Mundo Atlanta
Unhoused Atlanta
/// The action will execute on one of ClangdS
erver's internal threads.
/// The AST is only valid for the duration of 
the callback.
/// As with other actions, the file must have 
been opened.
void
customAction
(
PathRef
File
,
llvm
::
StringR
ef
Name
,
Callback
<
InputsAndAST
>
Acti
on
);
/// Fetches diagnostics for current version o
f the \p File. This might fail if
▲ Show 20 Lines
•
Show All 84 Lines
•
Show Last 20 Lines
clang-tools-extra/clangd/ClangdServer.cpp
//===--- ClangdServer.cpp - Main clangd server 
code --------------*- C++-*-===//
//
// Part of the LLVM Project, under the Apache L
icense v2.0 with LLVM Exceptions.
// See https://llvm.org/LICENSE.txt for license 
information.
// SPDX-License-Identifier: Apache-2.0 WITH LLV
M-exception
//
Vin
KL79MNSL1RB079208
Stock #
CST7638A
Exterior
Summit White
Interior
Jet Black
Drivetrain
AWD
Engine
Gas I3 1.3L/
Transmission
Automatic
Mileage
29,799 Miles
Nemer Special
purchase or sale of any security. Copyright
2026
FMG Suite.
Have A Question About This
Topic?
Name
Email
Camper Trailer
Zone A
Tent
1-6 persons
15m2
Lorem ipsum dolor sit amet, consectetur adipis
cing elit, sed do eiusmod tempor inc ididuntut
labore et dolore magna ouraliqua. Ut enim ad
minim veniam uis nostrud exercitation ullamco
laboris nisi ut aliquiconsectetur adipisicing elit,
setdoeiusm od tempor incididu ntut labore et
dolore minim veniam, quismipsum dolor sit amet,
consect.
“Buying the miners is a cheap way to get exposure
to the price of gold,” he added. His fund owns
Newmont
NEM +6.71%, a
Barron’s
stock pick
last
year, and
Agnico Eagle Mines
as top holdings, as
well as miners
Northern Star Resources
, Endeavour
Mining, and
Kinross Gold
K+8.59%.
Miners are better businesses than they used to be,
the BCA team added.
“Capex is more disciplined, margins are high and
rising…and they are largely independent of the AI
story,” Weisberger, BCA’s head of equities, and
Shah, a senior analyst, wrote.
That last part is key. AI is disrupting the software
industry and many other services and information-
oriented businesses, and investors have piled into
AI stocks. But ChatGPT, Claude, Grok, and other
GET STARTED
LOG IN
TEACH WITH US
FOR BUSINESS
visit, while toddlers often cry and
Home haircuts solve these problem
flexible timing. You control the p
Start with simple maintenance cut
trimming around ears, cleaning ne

(REQUIREMENT)
Your answer should consist of every record, restated exactly.

(RESULT BELOW)
Mundo Atlanta
Unhoused Atlanta
/// The action will execute on one of ClangdS
erver's internal threads.
/// The AST is only valid for the duration of 
the callback.
/// As with other actions, the file must have 
been opened.
void
customAction
(
PathRef
File
,
llvm
::
StringR
ef
Name
,
Callback
<
InputsAndAST
>
Acti
on
);
/// Fetches diagnostics for current version o
f the \p File. This might fail if
▲ Show 20 Lines
•
Show All 84 Lines
•
Show Last 20 Lines
clang-tools-extra/clangd/ClangdServer.cpp
//===--- ClangdServer.cpp - Main clangd server 
code --------------*- C++-*-===//
//
// Part of the LLVM Project, under the Apache L
icense v2.0 with LLVM Exceptions.
// See https://llvm.org/LICENSE.txt for license 
information.
// SPDX-License-Identifier: Apache-2.0 WITH LLV
M-exception
//
Vin
KL79MNSL1RB079208
Stock #
CST7638A
Exterior
Summit White
Interior
Jet Black
Drivetrain
AWD
Engine
Gas I3 1.3L/
Transmission
Automatic
Mileage
29,799 Miles
Nemer Special
purchase or sale of any security. Copyright
2026
FMG Suite.
Have A Question About This
Topic?
Name
Email
Camper Trailer
Zone A
Tent
1-6 persons
15m2
Lorem ipsum dolor sit amet, consectetur adipis
cing elit, sed do eiusmod tempor inc ididuntut
labore et dolore magna ouraliqua. Ut enim ad
minim veniam uis nostrud exercitation ullamco
laboris nisi ut aliquiconsectetur adipisicing elit,
setdoeiusm od tempor incididu ntut labore et
dolore minim veniam, quismipsum dolor sit amet,
consect.
“Buying the miners is a cheap way to get exposure
to the price of gold,” he added. His fund owns
Newmont
NEM +6.71%, a
Barron’s
stock pick
last
year, and
Agnico Eagle Mines
as top holdings, as
well as miners
Northern Star Resources
, Endeavour
Mining, and
Kinross Gold
K+8.59%.
Miners are better businesses than they used to be,
the BCA team added.
“Capex is more disciplined, margins are high and
rising…and they are largely independent of the AI
story,” Weisberger, BCA’s head of equities, and
Shah, a senior analyst, wrote.
That last part is key. AI is disrupting the software
industry and many other services and information-
oriented businesses, and investors have piled into
AI stocks. But ChatGPT, Claude, Grok, and other
GET STARTED
LOG IN
TEACH WITH US
FOR BUSINESS
visit, while toddlers often cry and
Home haircuts solve these problem
flexible timing. You control the p
Start with simple maintenance cut
trimming around ears, cleaning ne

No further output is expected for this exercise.